South Carolina Supreme Court Rules Safety Trumps Jurisdiction in DUI Case

September 6, 2018

South Carolina’s highest court has ruled a woman’s driving under the influence charge shouldn’t be dismissed because her car crashed a few feet outside the city whose officer detained her.

Jennifer Lynn Alexander was found inside her still running car in a ditch on U.S. Highway 176 in July 2013 by a Goose Creek police officer.

The highway was in Goose Creek city limits, but the ditch was not, which is not an unusual situation in South Carolina, with the state’s strict laws on annexation creating dozens of islands and doughnut holes of unincorporated land surrounded by cities.

The officer suspected Alexander was drunk, so he asked her to turn off her car and stay put while state troopers responded, according to court records reviewed by The Post and Courier of Charleston .

Alexander’s lawyers successfully argued to a magistrate that the Goose Creek officer didn’t have the authority to detain her because she was not in their jurisdiction, even if it was only to wait for someone with jurisdiction to arrive.

The state Court of Appeals agreed, but the South Carolina Supreme Court overturned the ruling in August, and lawyers for the state called it a very important decision.

“The factual scenario where officers are outside their jurisdiction is a common occurrence,” said Marc Gore, a lawyer for the Department of Public Safety. “We needed the law to be clear on when their jurisdiction is there and when it’s not there so we know how to proceed with cases like this.”

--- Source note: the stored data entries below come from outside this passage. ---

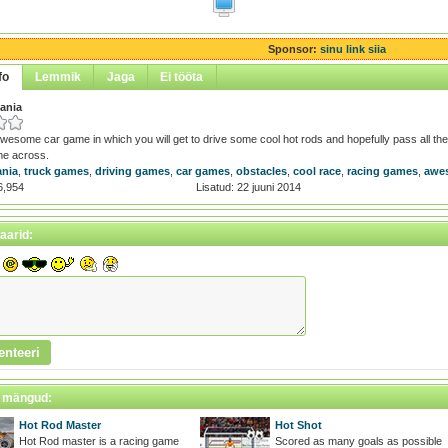
Sponsor:
sinu link siia
fo
Lemmik
Jaga
Ei tööta
ania
awesome car game in which you will get to drive some cool hot rods and hopefully pass all the ob
me across.
ania
,
truck games
,
driving games
,
car games
,
obstacles
,
cool race
,
racing games
,
awe
6,954
Lisatud: 22 juuni 2014
arid:
 mängud:
Hot Rod Master
Hot Shot
Hot Rod master is a racing game
Scored as many goals as possible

The Supreme Court justices sided with the argument that a police officer can’t just drive away when summoned for help because something could have happened like the woman walking into traffic and Goose Creek would have been responsible.

“To be clear, jurisdictional boundaries mean something and … an officer (usually) has no authority to act in his official capacity beyond his jurisdiction. However, (the law) provides a narrow exception to the general rule when an officer is summoned for help,” Justice John Kittredge wrote in the court’s opinion.

Alexander’s lawyer Henry Schlein said he still thinks the law doesn’t allow officers to detain people outside their jurisdiction for any reason. “But I bow to the wisdom of the Supreme Court,” he said.